─── Data provided

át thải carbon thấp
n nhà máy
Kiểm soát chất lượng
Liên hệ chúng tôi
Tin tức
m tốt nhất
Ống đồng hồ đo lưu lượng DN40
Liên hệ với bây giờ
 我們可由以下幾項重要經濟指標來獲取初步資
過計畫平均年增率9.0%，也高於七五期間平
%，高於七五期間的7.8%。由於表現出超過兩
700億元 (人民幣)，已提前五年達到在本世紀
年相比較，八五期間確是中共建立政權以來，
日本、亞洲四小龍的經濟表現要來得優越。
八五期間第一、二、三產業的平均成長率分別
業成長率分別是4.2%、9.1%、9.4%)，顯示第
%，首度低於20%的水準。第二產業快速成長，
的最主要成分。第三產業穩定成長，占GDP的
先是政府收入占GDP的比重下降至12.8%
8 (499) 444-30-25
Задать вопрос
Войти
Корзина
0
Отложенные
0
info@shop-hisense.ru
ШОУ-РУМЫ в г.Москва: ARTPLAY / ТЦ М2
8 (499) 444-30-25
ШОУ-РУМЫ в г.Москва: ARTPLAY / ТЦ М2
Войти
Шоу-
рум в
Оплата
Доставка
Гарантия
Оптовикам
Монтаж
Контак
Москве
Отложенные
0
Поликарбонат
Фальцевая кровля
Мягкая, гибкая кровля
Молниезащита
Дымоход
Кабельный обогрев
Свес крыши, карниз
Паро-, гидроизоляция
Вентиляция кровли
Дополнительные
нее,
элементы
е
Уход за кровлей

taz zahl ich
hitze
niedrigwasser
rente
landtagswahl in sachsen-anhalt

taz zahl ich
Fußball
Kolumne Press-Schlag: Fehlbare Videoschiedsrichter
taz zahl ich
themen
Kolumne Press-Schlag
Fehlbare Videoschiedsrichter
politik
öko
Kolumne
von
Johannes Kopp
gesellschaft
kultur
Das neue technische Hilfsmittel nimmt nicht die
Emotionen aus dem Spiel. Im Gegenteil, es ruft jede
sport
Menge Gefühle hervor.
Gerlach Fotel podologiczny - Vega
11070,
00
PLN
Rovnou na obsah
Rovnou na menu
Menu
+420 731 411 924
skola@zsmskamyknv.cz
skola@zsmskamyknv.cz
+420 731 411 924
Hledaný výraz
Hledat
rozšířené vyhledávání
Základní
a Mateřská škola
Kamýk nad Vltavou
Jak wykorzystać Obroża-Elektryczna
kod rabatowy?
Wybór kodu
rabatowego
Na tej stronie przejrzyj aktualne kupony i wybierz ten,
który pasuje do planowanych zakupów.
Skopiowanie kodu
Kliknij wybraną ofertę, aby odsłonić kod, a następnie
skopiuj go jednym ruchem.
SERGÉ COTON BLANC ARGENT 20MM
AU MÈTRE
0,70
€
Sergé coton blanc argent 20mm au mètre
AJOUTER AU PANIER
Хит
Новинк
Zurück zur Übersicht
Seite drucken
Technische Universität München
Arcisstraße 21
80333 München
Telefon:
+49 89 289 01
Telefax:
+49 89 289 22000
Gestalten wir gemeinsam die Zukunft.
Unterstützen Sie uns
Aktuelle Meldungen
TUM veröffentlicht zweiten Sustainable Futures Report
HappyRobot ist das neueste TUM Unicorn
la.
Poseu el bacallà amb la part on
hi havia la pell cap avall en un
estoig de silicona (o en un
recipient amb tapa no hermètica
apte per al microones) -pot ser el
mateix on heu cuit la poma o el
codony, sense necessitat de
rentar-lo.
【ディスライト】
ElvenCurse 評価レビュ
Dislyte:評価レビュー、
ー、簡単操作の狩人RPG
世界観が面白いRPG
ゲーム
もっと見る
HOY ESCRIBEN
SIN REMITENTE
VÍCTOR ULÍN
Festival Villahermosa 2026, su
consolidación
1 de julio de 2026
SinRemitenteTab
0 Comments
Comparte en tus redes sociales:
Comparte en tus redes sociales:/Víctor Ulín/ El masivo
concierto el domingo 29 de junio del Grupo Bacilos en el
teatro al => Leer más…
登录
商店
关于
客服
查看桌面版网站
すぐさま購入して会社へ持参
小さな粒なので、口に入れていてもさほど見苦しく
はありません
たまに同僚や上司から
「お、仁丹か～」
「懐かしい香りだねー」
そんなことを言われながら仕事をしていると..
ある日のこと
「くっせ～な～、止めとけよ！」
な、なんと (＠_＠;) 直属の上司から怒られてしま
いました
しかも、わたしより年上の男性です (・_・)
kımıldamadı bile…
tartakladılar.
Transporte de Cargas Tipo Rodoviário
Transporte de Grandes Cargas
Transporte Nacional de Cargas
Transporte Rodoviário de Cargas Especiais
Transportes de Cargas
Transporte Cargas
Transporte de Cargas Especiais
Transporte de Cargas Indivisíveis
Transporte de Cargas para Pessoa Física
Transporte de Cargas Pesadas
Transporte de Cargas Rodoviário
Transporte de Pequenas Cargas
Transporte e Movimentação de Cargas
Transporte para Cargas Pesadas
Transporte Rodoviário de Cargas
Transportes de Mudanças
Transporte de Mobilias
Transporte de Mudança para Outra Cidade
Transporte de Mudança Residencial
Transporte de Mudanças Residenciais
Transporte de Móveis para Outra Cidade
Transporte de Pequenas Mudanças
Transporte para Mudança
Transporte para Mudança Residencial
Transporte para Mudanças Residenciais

──────

- **What the task asks**: Could you restate, word for word, the lines above from the one with "Дополнительные" to the one with "Sergé coton blanc argent 20mm au mètre", both included?

- **Answer to this task**:
Дополнительные
нее,
элементы
е
Уход за кровлей

taz zahl ich
hitze
niedrigwasser
rente
landtagswahl in sachsen-anhalt

taz zahl ich
Fußball
Kolumne Press-Schlag: Fehlbare Videoschiedsrichter
taz zahl ich
themen
Kolumne Press-Schlag
Fehlbare Videoschiedsrichter
politik
öko
Kolumne
von
Johannes Kopp
gesellschaft
kultur
Das neue technische Hilfsmittel nimmt nicht die
Emotionen aus dem Spiel. Im Gegenteil, es ruft jede
sport
Menge Gefühle hervor.
Gerlach Fotel podologiczny - Vega
11070,
00
PLN
Rovnou na obsah
Rovnou na menu
Menu
+420 731 411 924
skola@zsmskamyknv.cz
skola@zsmskamyknv.cz
+420 731 411 924
Hledaný výraz
Hledat
rozšířené vyhledávání
Základní
a Mateřská škola
Kamýk nad Vltavou
Jak wykorzystać Obroża-Elektryczna
kod rabatowy?
Wybór kodu
rabatowego
Na tej stronie przejrzyj aktualne kupony i wybierz ten,
który pasuje do planowanych zakupów.
Skopiowanie kodu
Kliknij wybraną ofertę, aby odsłonić kod, a następnie
skopiuj go jednym ruchem.
SERGÉ COTON BLANC ARGENT 20MM
AU MÈTRE
0,70
€
Sergé coton blanc argent 20mm au mètre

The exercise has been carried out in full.